Los enfoques alternativos [ editar ]

Sensores LIF [ editar ]

Las técnicas basadas en el efecto Kautsky no agotan la variedad de métodos de detección y evaluación basados ​​en la fluorescencia de la clorofila. En particular, los avances recientes en el área de la fluorescencia inducida por láser (LIF) también brindan la oportunidad de desarrollar sensores suficientemente compactos y eficientes para el estado fotofisiológico y las evaluaciones de biomasa. En lugar de medir la evolución del flujo de fluorescencia total, tales sensores registran la densidad espectral de este flujo excitado por fuertes pulsos de luz de láser monocromático de duración de nanosegundos. No requiere un período de adaptación a la oscuridad de 15-20 minutos (como es el caso de los métodos de efecto Kautsky ^[29] ) y es capaz de excitar la muestra desde una distancia considerable, los sensores LIF pueden proporcionar una evaluación rápida y remota.

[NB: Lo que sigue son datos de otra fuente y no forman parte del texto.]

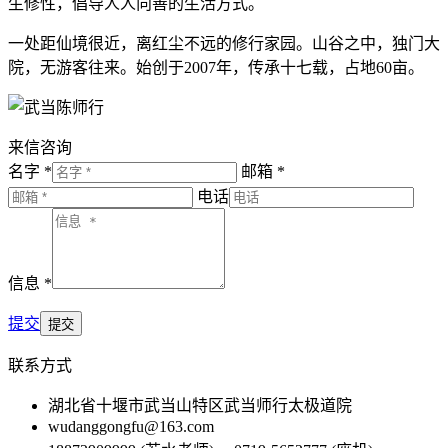
生修性，倡导人人向善的生活方式。
一处距仙境很近，离红尘不远的修行家园。山谷之中，独门大
院，无游客往来。始创于2007年，传承十七载，占地60亩。
来信咨询
名字 *
邮箱 *
电话
信息 *
提交
联系方式
湖北省十堰市武当山特区武当师行太极道院
wudanggongfu@163.com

• La aplicación de la técnica LIF a la evaluación del estrés por sequía en el alcornoque ( Quercus suber ) y el pino marítimo ( Pinus pinaster ) sobre la base de la relación de emisión de clorofila I ₆₈₅ / I ₇₄₀ se describe en la Ref. ^[30] Recientemente, la técnica de detección de LIF se aprovechó para abordar el papel de la proteína pPLAIIα en la protección del metabolismo fotosintético durante el estrés por sequía utilizando plantas de Arabidopsis modificadas genéticamente. ^[31]

• En 2011, Vieira et al. se aplicó un sensor LIF de bajo costo compacto ^[32] (construido alrededor de un láser Nd: YAG de estado sólido con conmutación de Q con frecuencia duplicada y un espectrómetro de fibra óptica en miniatura comercial especialmente modificado Optica USB4000) para estudiar las comunidades de microfitobentos intermareal. La emisión de clorofila permitió a los investigadores evaluar adecuadamente la biomasa de la superficie y rastrear los ritmos migratorios de las microalgas epénticas bentónicas en sedimentos fangosos.